Lentement, avec discrétion, Stefan porta sa main à l’étui de son revolver. Il passa les doigts autour de la crosse, prêt à toute éventualité. Morton suivait la scène des yeux, sans se départir de son demi-sourire. Lui semblait comprendre.
Peter finit par tendre la main à l’homme qui n’en finissait pas de l’observer et lui dit :
— Bonjour, Dumferson. Si on m’avait dit que nous nous reverrions en pareilles circonstances, je ne l’aurais jamais cru.

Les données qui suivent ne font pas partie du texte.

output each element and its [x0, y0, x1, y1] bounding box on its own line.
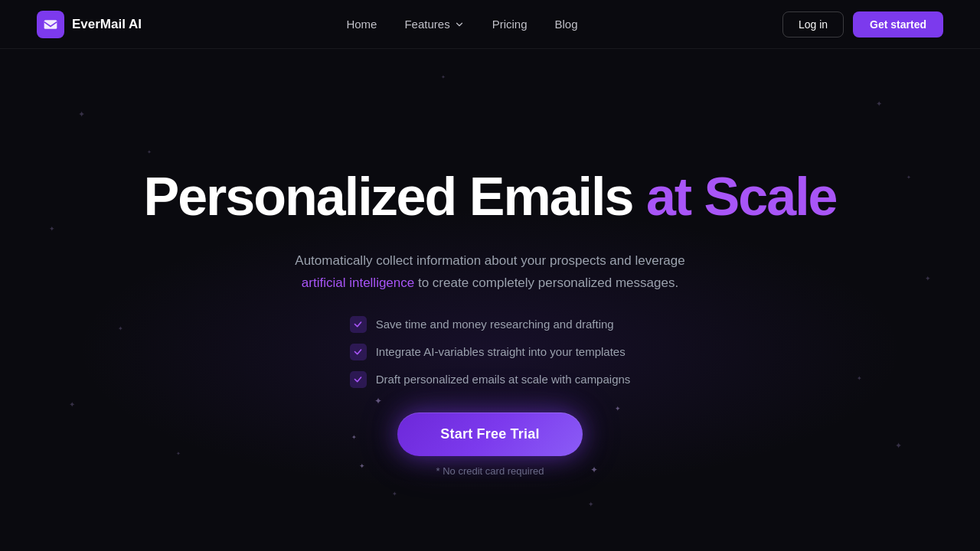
no-credit-card-text: * No credit card required [436, 465, 544, 477]
cta-star-5: ✦ [351, 434, 357, 441]
hero-title-white: Personalized Emails [143, 167, 632, 227]
checklist-label-3: Draft personalized emails at scale with … [376, 373, 631, 386]
cta-star-3: ✦ [359, 462, 365, 470]
deco-star: ✦ [441, 74, 446, 80]
nav-link-blog[interactable]: Blog [555, 18, 578, 31]
deco-star: ✦ [857, 375, 862, 382]
nav-item-features[interactable]: Features [404, 18, 464, 31]
nav-link-home[interactable]: Home [346, 18, 377, 31]
hero-title-purple: at Scale [646, 167, 837, 227]
subtitle-text-before: Automatically collect information about … [295, 253, 684, 268]
nav-link-pricing[interactable]: Pricing [492, 18, 528, 31]
hero-subtitle: Automatically collect information about … [295, 250, 684, 295]
nav-item-pricing[interactable]: Pricing [492, 18, 528, 31]
deco-star: ✦ [147, 149, 152, 155]
nav-actions: Log in Get started [782, 11, 943, 37]
navbar: EverMail AI Home Features Pricing Blog L… [0, 0, 980, 49]
deco-star: ✦ [906, 174, 911, 181]
checklist-item-1: Save time and money researching and draf… [350, 316, 631, 333]
deco-star: ✦ [925, 275, 931, 282]
svg-rect-0 [44, 20, 57, 29]
hero-section: ✦ ✦ ✦ ✦ ✦ ✦ ✦ ✦ ✦ ✦ ✦ ✦ ✦ ✦ Personalized… [0, 49, 980, 551]
cta-button-wrapper: ✦ ✦ ✦ ✦ ✦ Start Free Trial [397, 412, 582, 456]
deco-star: ✦ [876, 99, 882, 108]
feature-checklist: Save time and money researching and draf… [350, 316, 631, 388]
cta-star-2: ✦ [615, 405, 621, 412]
nav-link-features[interactable]: Features [404, 18, 464, 31]
deco-star: ✦ [69, 400, 75, 409]
ai-link[interactable]: artificial intelligence [302, 276, 414, 290]
check-icon-2 [350, 344, 367, 360]
get-started-button[interactable]: Get started [853, 11, 943, 37]
nav-links: Home Features Pricing Blog [346, 18, 577, 31]
nav-item-home[interactable]: Home [346, 18, 377, 31]
deco-star: ✦ [895, 441, 902, 451]
brand-logo[interactable]: EverMail AI [37, 11, 142, 38]
cta-star-4: ✦ [590, 465, 598, 475]
chevron-down-icon [454, 19, 465, 30]
deco-star: ✦ [49, 225, 55, 233]
subtitle-text-after: to create completely personalized messag… [418, 276, 678, 290]
deco-star: ✦ [176, 451, 181, 457]
hero-title: Personalized Emails at Scale [143, 169, 836, 226]
login-button[interactable]: Log in [782, 11, 844, 37]
checklist-label-2: Integrate AI-variables straight into you… [376, 345, 626, 358]
checklist-item-2: Integrate AI-variables straight into you… [350, 344, 631, 360]
brand-name: EverMail AI [72, 17, 142, 32]
check-icon-1 [350, 316, 367, 333]
checklist-item-3: Draft personalized emails at scale with … [350, 371, 631, 388]
logo-icon [37, 11, 64, 38]
cta-area: ✦ ✦ ✦ ✦ ✦ Start Free Trial * No credit c… [397, 412, 582, 477]
nav-item-blog[interactable]: Blog [555, 18, 578, 31]
check-icon-3 [350, 371, 367, 388]
deco-star: ✦ [118, 325, 123, 332]
deco-star: ✦ [78, 109, 85, 119]
start-trial-button[interactable]: Start Free Trial [397, 412, 582, 456]
deco-star: ✦ [588, 500, 594, 508]
checklist-label-1: Save time and money researching and draf… [376, 318, 614, 331]
cta-star-1: ✦ [374, 396, 382, 406]
deco-star: ✦ [392, 491, 397, 497]
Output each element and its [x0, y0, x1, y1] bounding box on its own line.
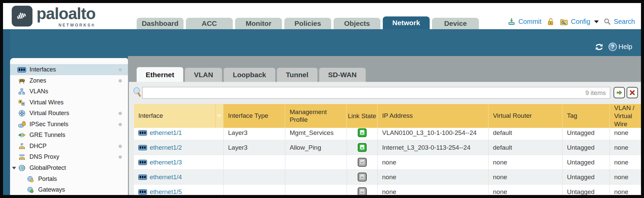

Était-ce la voix ou le regard ? Difficile d’en être sûr, mais Dumferson s’arrêta net, une expression d’effroi et d’incrédulité sur le visage.
— Ça fait un bail, continua Peter. Ne vous fiez pas à ce que vous voyez. Sentez, ressentez.
Il fit un pas vers l’homme qui, déstabilisé, se réfugia de l’autre côté du bureau. Inquiets du comportement inhabituel de leur chef, les agents de sécurité portèrent la main à leurs armes. Aussitôt, Stefan dégaina et les mit en joue.
— On se calme ! lança-t-il.
Tous étaient les témoins de l’étrange face à face. Peter avançait lentement vers celui qui, vingt ans plus tôt, était venu le chercher pour le dernier rendez-vous avec Morton.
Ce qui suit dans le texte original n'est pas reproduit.